Assignment: Find the number of lines below in which the word "para" appears, and write that number only.
--- START ---
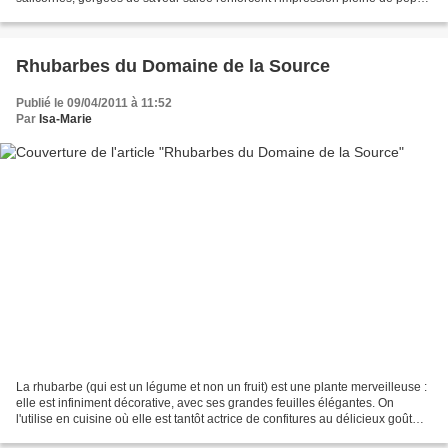
exactement ce qu'il faut en ces...
Rhubarbes du Domaine de la Source
Publié le 09/04/2011 à 11:52
Par
Isa-Marie
La rhubarbe (qui est un légume et non un fruit) est une plante merveilleuse :
elle est infiniment décorative, avec ses grandes feuilles élégantes. On
l'utilise en cuisine où elle est tantôt actrice de confitures au délicieux goût
suranné, de crumbles...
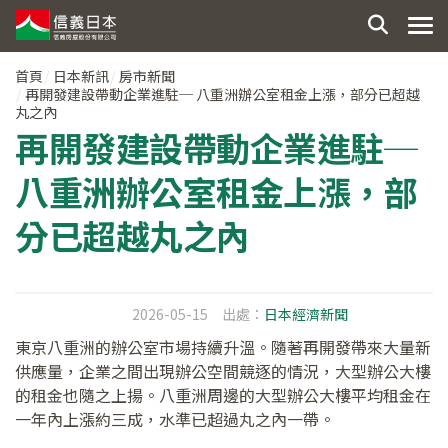
首頁
日本新訊
房市新聞
再開發建設帶動企業進駐─ 八重洲辦公室租金上漲，部分已超越
丸之內
再開發建設帶動企業進駐─
八重洲辦公室租金上漲，部
分已超越丸之內
2026-05-15
出處：
日本經濟新聞
東京八重洲的辦公室市場持續升溫。隨著再開發帶來大量新
供應量，企業之間出現辦公空間競逐的情況，大型辦公大樓
的租金也隨之上揚。八重洲周邊的大型辦公大樓平均租金在
一年內上漲約三成，水準已超過丸之內一帶。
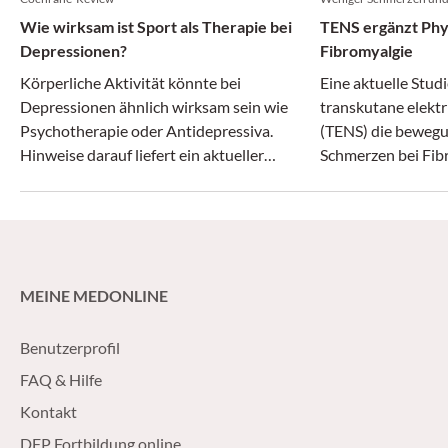
Wie wirksam ist Sport als Therapie bei
TENS ergänzt Phy
Depressionen?
Fibromyalgie
Körperliche Aktivität könnte bei
Eine aktuelle Studi
Depressionen ähnlich wirksam sein wie
transkutane elekt
Psychotherapie oder Antidepressiva.
(TENS) die bewegu
Hinweise darauf liefert ein aktueller
Schmerzen bei Fib
Cochrane-Review, der Daten von rund
und das schnell, s
5.000 Betroffenen auswertete.
MEINE MEDONLINE
Benutzerprofil
FAQ & Hilfe
Kontakt
DFP Fortbildung online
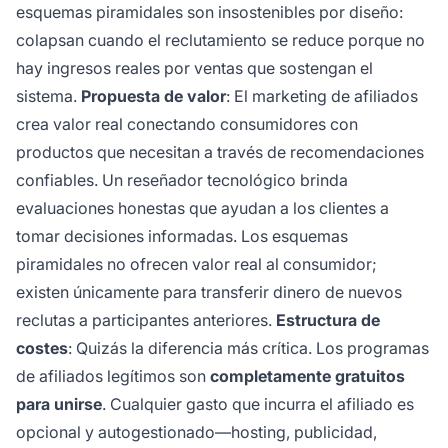
esquemas piramidales son insostenibles por diseño:
colapsan cuando el reclutamiento se reduce porque no
hay ingresos reales por ventas que sostengan el
sistema.
Propuesta de valor
: El marketing de afiliados
crea valor real conectando consumidores con
productos que necesitan a través de recomendaciones
confiables. Un reseñador tecnológico brinda
evaluaciones honestas que ayudan a los clientes a
tomar decisiones informadas. Los esquemas
piramidales no ofrecen valor real al consumidor;
existen únicamente para transferir dinero de nuevos
reclutas a participantes anteriores.
Estructura de
costes
: Quizás la diferencia más crítica. Los programas
de afiliados legítimos son
completamente gratuitos
para unirse
. Cualquier gasto que incurra el afiliado es
opcional y autogestionado—hosting, publicidad,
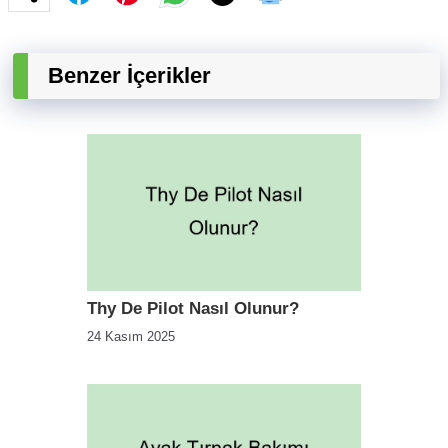
Benzer İçerikler
Thy De Pilot Nasıl Olunur?
24 Kasım 2025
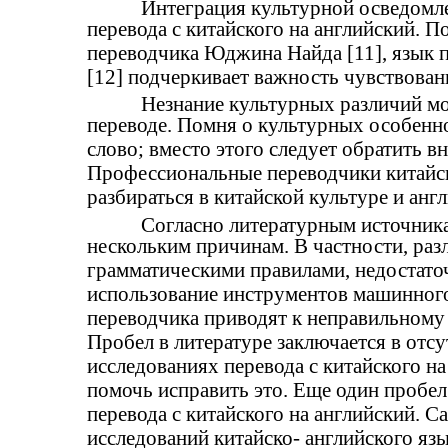
Интеграция культурной осведомл
перевода с китайского на английский. П
переводчика Юджина Найда [11], язык п
[12] подчеркивает важность чувствован
Незнание культурных различий м
переводе. Помня о культурных особенно
слово; вместо этого следует обратить в
Профессиональные переводчики китайс
разбираться в китайской культуре и анг
Согласно литературным источника
нескольким причинам. В частности, ра
грамматическими правилами, недостато
использование инструментов машинного
переводчика приводят к неправильному
Пробел в литературе заключается в отс
исследованиях перевода с китайского на
помочь исправить это. Еще один пробел 
перевода с китайского на английский. 
исследований китайско- английского язы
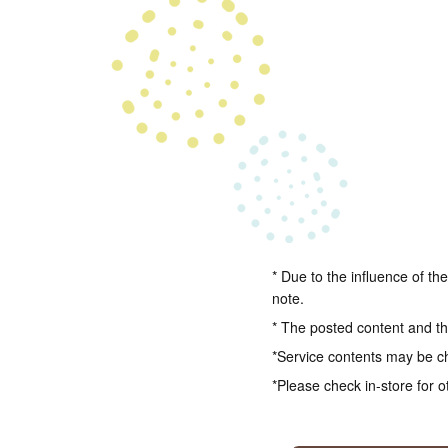
* Due to the influence of th
note.
* The posted content and the
*Service contents may be c
*Please check in-store for o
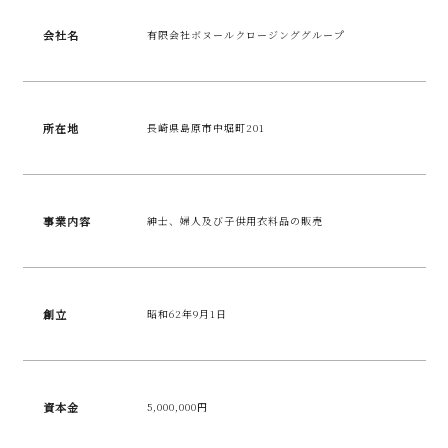
会社名
有限会社ボヌールクロージンググループ
所在地
長崎県島原市中堀町201
事業内容
紳士、婦人及び子供用衣料品の販売
創立
昭和62年9月1日
資本金
5,000,000円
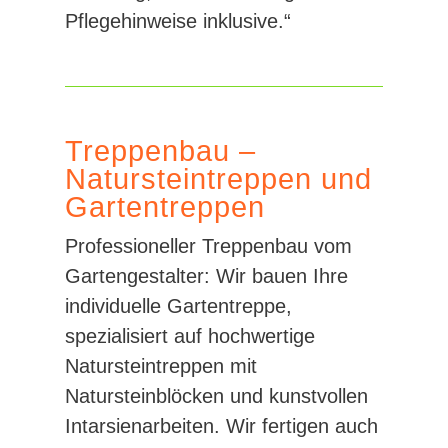
Pflegehinweise inklusive.“
Treppenbau –
Natursteintreppen und
Gartentreppen
Professioneller Treppenbau vom
Gartengestalter: Wir bauen Ihre
individuelle Gartentreppe,
spezialisiert auf hochwertige
Natursteintreppen mit
Natursteinblöcken und kunstvollen
Intarsienarbeiten. Wir fertigen auch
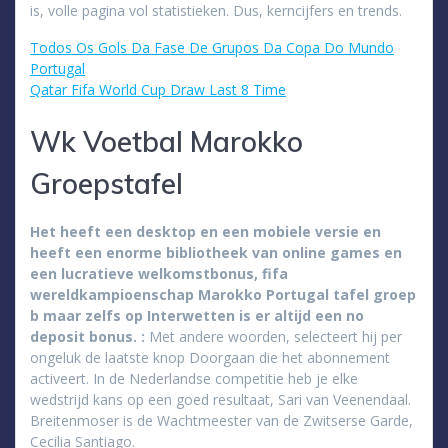
is, volle pagina vol statistieken. Dus, kerncijfers en trends.
Todos Os Gols Da Fase De Grupos Da Copa Do Mundo
Portugal
Qatar Fifa World Cup Draw Last 8 Time
Wk Voetbal Marokko
Groepstafel
Het heeft een desktop en een mobiele versie en
heeft een enorme bibliotheek van online games en
een lucratieve welkomstbonus, fifa
wereldkampioenschap Marokko Portugal tafel groep
b maar zelfs op Interwetten is er altijd een no
deposit bonus. :
Met andere woorden, selecteert hij per
ongeluk de laatste knop Doorgaan die het abonnement
activeert. In de Nederlandse competitie heb je elke
wedstrijd kans op een goed resultaat, Sari van Veenendaal.
Breitenmoser is de Wachtmeester van de Zwitserse Garde,
Cecilia Santiago.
--- END ---
Written response: 2